You can now leave that terminal window running, open a new one, and ssh, curl, or otherwise connect to the resource in your private subnet!

Wrapping Up

That’s it! You now have a fully functional, certificate-based AWS Client VPN — without having to pay AWS Private CA’s hefty price tag.
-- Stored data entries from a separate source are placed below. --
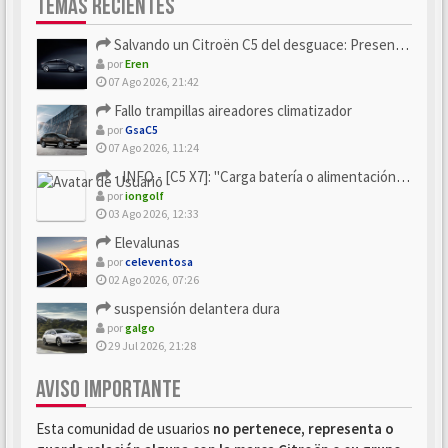
TEMAS RECIENTES
Salvando un Citroën C5 del desguace: Presentación y seguimiento
por
Eren
07 Ago 2026, 21:42
Fallo trampillas aireadores climatizador
por
GsaC5
07 Ago 2026, 11:24
- INFO - [C5 X7]: "Carga batería o alimentación eléctri...
por
iongolf
03 Ago 2026, 12:33
Elevalunas
por
celeventosa
02 Ago 2026, 07:26
suspensión delantera dura
por
galgo
29 Jul 2026, 21:28
AVISO IMPORTANTE
Esta comunidad de usuarios
no pertenece, representa o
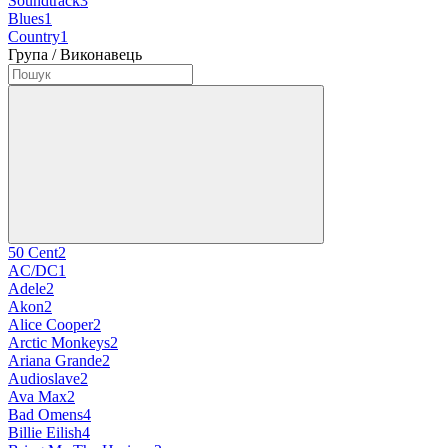
Soundtrack
3
Blues
1
Country
1
Група / Виконавець
50 Cent
2
AC/DC
1
Adele
2
Akon
2
Alice Cooper
2
Arctic Monkeys
2
Ariana Grande
2
Audioslave
2
Ava Max
2
Bad Omens
4
Billie Eilish
4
By using Serverless CA, we’ve built a scalable, revocable, IaC-backed certificate authority that runs for under $50 a year.

From here, we can layer on additional access controls, integrate with IAM Roles Anywhere, or extend the same CA for internal services using SPIFFE.

You’ll still need to pay for the AWS VPN itself — including the hourly charge for the VPN endpoint (even when idle), plus any connection and data transfer fees — but at least you're not spending $400/month just to run a CA.